> [Data to use]
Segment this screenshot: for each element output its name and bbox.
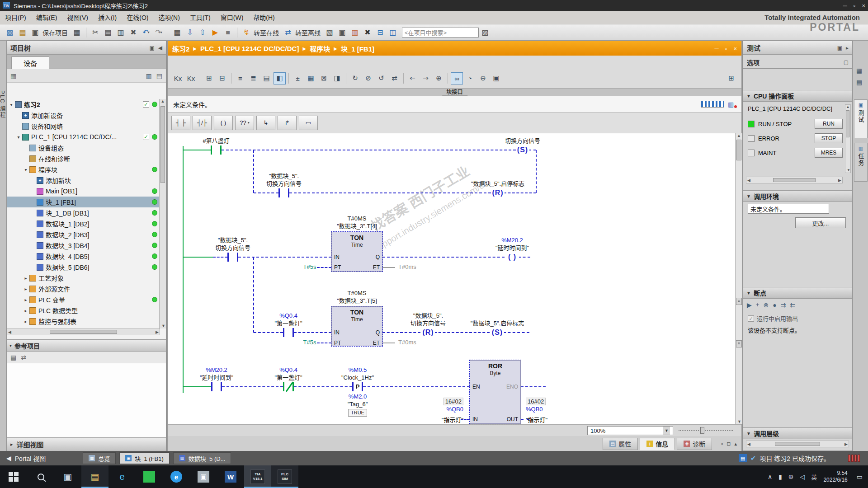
strip-icon-1[interactable]: ▦ [856,67,862,74]
contact-no[interactable] [211,382,222,391]
coil-out[interactable]: ( ) [505,252,519,262]
inspector-tab-诊断[interactable]: ✚诊断 [677,438,712,450]
zoom-select[interactable]: 100% ▼ [587,426,673,435]
tree-horizontal-scrollbar[interactable]: ◀▶ [7,328,160,335]
save-project-icon[interactable]: ▣ [29,27,41,38]
stop-cpu-icon[interactable]: ■ [222,27,234,38]
menu-item-4[interactable]: 插入(I) [93,11,122,24]
rewire-tag-icon[interactable]: Kx [185,72,197,84]
operand-text[interactable]: "数据块_3".T[5] [312,297,402,305]
split-horizontal-icon[interactable]: ⊟ [374,27,386,38]
expand-networks-icon[interactable]: ≡ [234,72,246,84]
tree-item[interactable]: 在线和诊断 [7,153,160,164]
ie-browser-icon[interactable]: e [108,465,136,488]
test-header-icon-1[interactable]: ▣ [837,45,842,51]
insert-timer-icon[interactable]: ▭ [299,116,318,130]
cut-icon[interactable]: ✂ [90,27,101,38]
contact-no[interactable] [227,253,238,262]
run-button[interactable]: RUN [815,119,843,129]
operand-text[interactable]: TRUE [348,409,367,417]
open-branch-icon[interactable]: ↳ [256,116,275,130]
operand-value[interactable]: T#0ms [398,263,416,270]
zoom-slider-thumb[interactable] [700,427,704,434]
menu-item-3[interactable]: 视图(V) [62,11,93,24]
inspector-window-icon-3[interactable]: ▴ [734,441,737,447]
operand-value[interactable]: "指示灯" [526,415,547,424]
show-comments-icon[interactable]: ◧ [274,72,286,84]
menu-item-9[interactable]: 帮助(H) [248,11,279,24]
inspector-window-icon-1[interactable]: ▫ [721,441,723,447]
network-icon[interactable]: ⊕ [788,473,794,480]
editor-tab-块_1 (FB1)[interactable]: ▣块_1 (FB1) [119,452,170,464]
tree-item[interactable]: 数据块_1 [DB2] [7,218,160,229]
operand-text[interactable]: %M0.5 [312,366,403,374]
hw-detect-icon[interactable]: ✖ [362,27,373,38]
delete-icon[interactable]: ✖ [127,27,139,38]
go-to-next-icon[interactable]: ⇒ [420,72,432,84]
operand-label-below[interactable]: %M2.0"Tag_6"TRUE [312,393,403,417]
operand-text[interactable]: "数据块_5".启停标志 [453,180,543,188]
tree-item[interactable]: ▸工艺对象 [7,272,160,283]
operand-text[interactable]: %M20.2 [467,236,557,244]
bp-prev-icon[interactable]: ⇇ [790,301,795,309]
tree-item[interactable]: 块_1 [FB1] [7,197,160,207]
menu-item-5[interactable]: 在线(O) [122,11,153,24]
tia-portal-icon[interactable]: TIAV15.1 [244,465,271,488]
project-search-input[interactable] [402,28,479,38]
ladder-canvas[interactable]: 找答案 西门子工业support.industry.siemens.com/cs… [168,133,742,424]
coil-R[interactable]: (R) [421,328,435,338]
operand-label[interactable]: %M20.2"延时时间到" [467,236,557,252]
save-project-label[interactable]: 保存项目 [42,28,68,37]
splitter-grip[interactable]: ≡ [736,340,742,347]
reset-start-values-icon[interactable]: ↺ [375,72,387,84]
editor-settings-icon[interactable]: ⊞ [725,72,737,84]
tree-tool-icon-2[interactable]: ▤ [156,72,162,80]
go-online-icon[interactable]: ↯ [241,27,252,38]
coil-S[interactable]: (S) [491,328,504,338]
operand-text[interactable]: %M2.0 [312,393,403,400]
tree-item[interactable]: ▸外部源文件 [7,283,160,294]
go-online-label[interactable]: 转至在线 [254,28,279,37]
minimize-editor-button[interactable]: ─ [715,45,719,52]
operand-label[interactable]: "数据块_5".启停标志 [452,319,542,327]
cpu-panel-section-header[interactable]: ▼ CPU 操作面板 [743,90,852,102]
operand-value[interactable]: 16#02 [443,398,463,405]
splitter-grip[interactable]: ≡ [736,298,742,305]
print-icon[interactable]: ▦ [71,27,83,38]
operand-label[interactable]: "数据块_5".切换方向信号 [239,172,329,188]
delete-network-icon[interactable]: ⊟ [216,72,228,84]
operand-value[interactable]: T#5s [303,339,316,346]
contact-nc[interactable] [283,382,294,391]
portal-view-button[interactable]: ◀ Portal 视图 [0,454,52,463]
undo-icon[interactable]: ↶▾ [140,27,152,38]
tree-item[interactable]: ▾练习2✓ [7,99,160,110]
collapse-networks-icon[interactable]: ≣ [247,72,259,84]
options-expand-icon[interactable]: ▢ [844,59,849,66]
tree-item[interactable]: ▾程序块 [7,164,160,175]
checkbox-icon[interactable]: ✓ [748,315,754,322]
viewer-app-icon[interactable]: ▣ [190,465,217,488]
contact-p[interactable]: P [352,382,363,391]
editor-tab-数据块_5 (D...[interactable]: ▥数据块_5 (D... [173,452,231,464]
operand-text[interactable]: "数据块_5". [239,172,329,180]
word-icon[interactable]: W [217,465,244,488]
strip-icon-2[interactable]: ▤ [856,79,862,86]
panel-header-icon-2[interactable]: ◀ [158,45,162,51]
hierarchy-hscrollbar[interactable]: ◀▶ [746,441,849,447]
inspector-window-icon-2[interactable]: ⊟ [726,441,731,447]
tree-item[interactable]: Main [OB1] [7,186,160,197]
copy-icon[interactable]: ▤ [102,27,114,38]
paste-icon[interactable]: ▥ [115,27,127,38]
panel-header-icon-1[interactable]: ▣ [149,45,154,51]
call-environment-section-header[interactable]: ▼ 调用环境 [743,190,852,202]
operand-text[interactable]: "数据块_5". [383,312,473,319]
file-explorer-icon[interactable]: ▤ [81,465,108,488]
operand-text[interactable]: "延时时间到" [467,244,557,252]
diagnostics-icon[interactable]: ▧ [324,27,335,38]
stop-button[interactable]: STOP [815,133,843,143]
operand-label[interactable]: T#0MS"数据块_3".T[4] [312,215,402,230]
monitoring-glasses-icon[interactable]: ∞ [451,72,463,84]
expander-icon[interactable]: ▸ [23,276,28,281]
call-environment-icon[interactable]: ▣ [490,72,502,84]
task-view-button[interactable]: ▣ [54,465,81,488]
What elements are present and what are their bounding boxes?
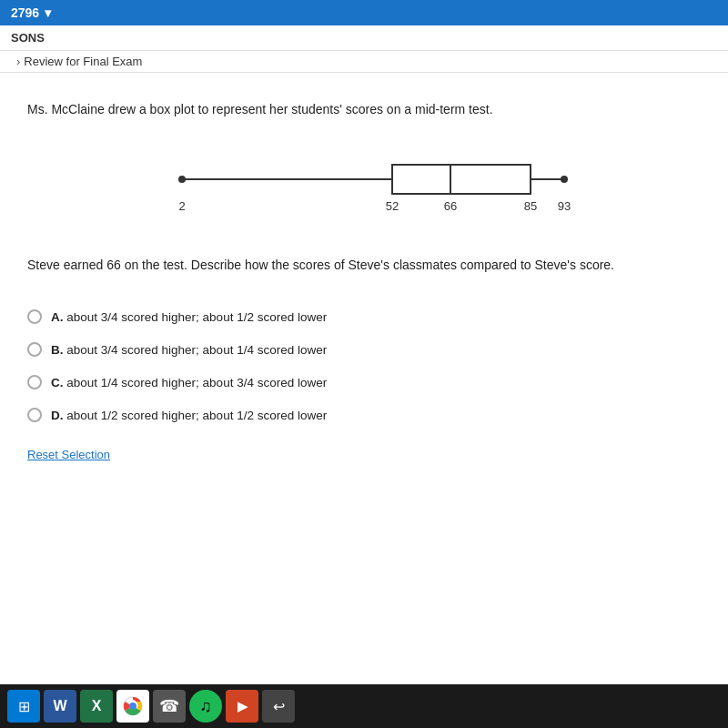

> [Your goal]
Send back every line of the listing exactly. Omit the images.

> [Response to this exercise]
Segment this screenshot: for each element output its name and bbox.
strip-icon-1[interactable]: ▦ [856,67,862,74]
contact-no[interactable] [211,382,222,391]
coil-out[interactable]: ( ) [505,252,519,262]
inspector-tab-诊断[interactable]: ✚诊断 [677,438,712,450]
zoom-select[interactable]: 100% ▼ [587,426,673,435]
tree-horizontal-scrollbar[interactable]: ◀▶ [7,328,160,335]
save-project-icon[interactable]: ▣ [29,27,41,38]
stop-cpu-icon[interactable]: ■ [222,27,234,38]
menu-item-4[interactable]: 插入(I) [93,11,122,24]
rewire-tag-icon[interactable]: Kx [185,72,197,84]
operand-text[interactable]: "数据块_3".T[5] [312,297,402,305]
split-horizontal-icon[interactable]: ⊟ [374,27,386,38]
expand-networks-icon[interactable]: ≡ [234,72,246,84]
tree-item[interactable]: 在线和诊断 [7,153,160,164]
ie-browser-icon[interactable]: e [108,465,136,488]
test-header-icon-1[interactable]: ▣ [837,45,842,51]
insert-timer-icon[interactable]: ▭ [299,116,318,130]
cut-icon[interactable]: ✂ [90,27,101,38]
contact-no[interactable] [227,253,238,262]
run-button[interactable]: RUN [815,119,843,129]
operand-text[interactable]: TRUE [348,409,367,417]
open-branch-icon[interactable]: ↳ [256,116,275,130]
operand-value[interactable]: T#0ms [398,263,416,270]
zoom-slider-thumb[interactable] [700,427,704,434]
menu-item-3[interactable]: 视图(V) [62,11,93,24]
inspector-window-icon-3[interactable]: ▴ [734,441,737,447]
operand-value[interactable]: "指示灯" [526,415,547,424]
show-comments-icon[interactable]: ◧ [274,72,286,84]
menu-item-9[interactable]: 帮助(H) [248,11,279,24]
inspector-window-icon-1[interactable]: ▫ [721,441,723,447]
network-icon[interactable]: ⊕ [788,473,794,480]
editor-tab-块_1 (FB1)[interactable]: ▣块_1 (FB1) [119,452,170,464]
tree-item[interactable]: 数据块_1 [DB2] [7,218,160,229]
operand-text[interactable]: %M0.5 [312,366,403,374]
hw-detect-icon[interactable]: ✖ [362,27,373,38]
delete-icon[interactable]: ✖ [127,27,139,38]
go-to-next-icon[interactable]: ⇒ [420,72,432,84]
operand-label-below[interactable]: %M2.0"Tag_6"TRUE [312,393,403,417]
operand-text[interactable]: "数据块_5".启停标志 [453,180,543,188]
tree-item[interactable]: ▸工艺对象 [7,272,160,283]
operand-text[interactable]: %M20.2 [467,236,557,244]
bp-prev-icon[interactable]: ⇇ [790,301,795,309]
tree-item[interactable]: 块_1 [FB1] [7,197,160,207]
menu-item-5[interactable]: 在线(O) [122,11,153,24]
tia-portal-icon[interactable]: TIAV15.1 [244,465,271,488]
project-search-input[interactable] [402,28,479,38]
ladder-canvas[interactable]: 找答案 西门子工业support.industry.siemens.com/cs… [168,133,742,424]
coil-R[interactable]: (R) [421,328,435,338]
operand-label[interactable]: %M20.2"延时时间到" [467,236,557,252]
save-project-label[interactable]: 保存项目 [42,28,68,37]
splitter-grip[interactable]: ≡ [736,340,742,347]
reset-start-values-icon[interactable]: ↺ [375,72,387,84]
editor-settings-icon[interactable]: ⊞ [725,72,737,84]
tree-tool-icon-2[interactable]: ▤ [156,72,162,80]
go-online-icon[interactable]: ↯ [241,27,252,38]
coil-S[interactable]: (S) [491,328,504,338]
operand-text[interactable]: %M2.0 [312,393,403,400]
tree-item[interactable]: ▸外部源文件 [7,283,160,294]
go-online-label[interactable]: 转至在线 [254,28,279,37]
minimize-editor-button[interactable]: ─ [715,45,719,52]
operand-label[interactable]: "数据块_5".启停标志 [452,319,542,327]
cpu-panel-section-header[interactable]: ▼ CPU 操作面板 [743,90,852,102]
operand-value[interactable]: 16#02 [443,398,463,405]
splitter-grip[interactable]: ≡ [736,298,742,305]
print-icon[interactable]: ▦ [71,27,83,38]
operand-label[interactable]: "数据块_5".切换方向信号 [239,172,329,188]
delete-network-icon[interactable]: ⊟ [216,72,228,84]
operand-value[interactable]: T#5s [303,339,316,346]
contact-nc[interactable] [283,382,294,391]
portal-view-button[interactable]: ◀ Portal 视图 [0,454,52,463]
undo-icon[interactable]: ↶▾ [140,27,152,38]
tree-item[interactable]: ▾练习2✓ [7,99,160,110]
collapse-networks-icon[interactable]: ≣ [247,72,259,84]
options-expand-icon[interactable]: ▢ [844,59,849,66]
tree-item[interactable]: ▾程序块 [7,164,160,175]
checkbox-icon[interactable]: ✓ [748,315,754,322]
viewer-app-icon[interactable]: ▣ [190,465,217,488]
contact-p[interactable]: P [352,382,363,391]
editor-tab-数据块_5 (D...[interactable]: ▥数据块_5 (D... [173,452,231,464]
operand-text[interactable]: "数据块_5". [239,172,329,180]
word-icon[interactable]: W [217,465,244,488]
strip-icon-2[interactable]: ▤ [856,79,862,86]
panel-header-icon-2[interactable]: ◀ [158,45,162,51]
hierarchy-hscrollbar[interactable]: ◀▶ [746,441,849,447]
inspector-window-icon-2[interactable]: ⊟ [726,441,731,447]
tree-item[interactable]: Main [OB1] [7,186,160,197]
copy-icon[interactable]: ▤ [102,27,114,38]
paste-icon[interactable]: ▥ [115,27,127,38]
panel-header-icon-1[interactable]: ▣ [149,45,154,51]
call-environment-section-header[interactable]: ▼ 调用环境 [743,190,852,202]
operand-text[interactable]: "数据块_5". [383,312,473,319]
file-explorer-icon[interactable]: ▤ [81,465,108,488]
operand-text[interactable]: "延时时间到" [467,244,557,252]
diagnostics-icon[interactable]: ▧ [324,27,335,38]
stop-button[interactable]: STOP [815,133,843,143]
operand-label[interactable]: T#0MS"数据块_3".T[4] [312,215,402,230]
monitoring-glasses-icon[interactable]: ∞ [451,72,463,84]
expander-icon[interactable]: ▸ [23,276,28,281]
call-environment-icon[interactable]: ▣ [490,72,502,84]
task-view-button[interactable]: ▣ [54,465,81,488]
What elements are present and what are their bounding boxes?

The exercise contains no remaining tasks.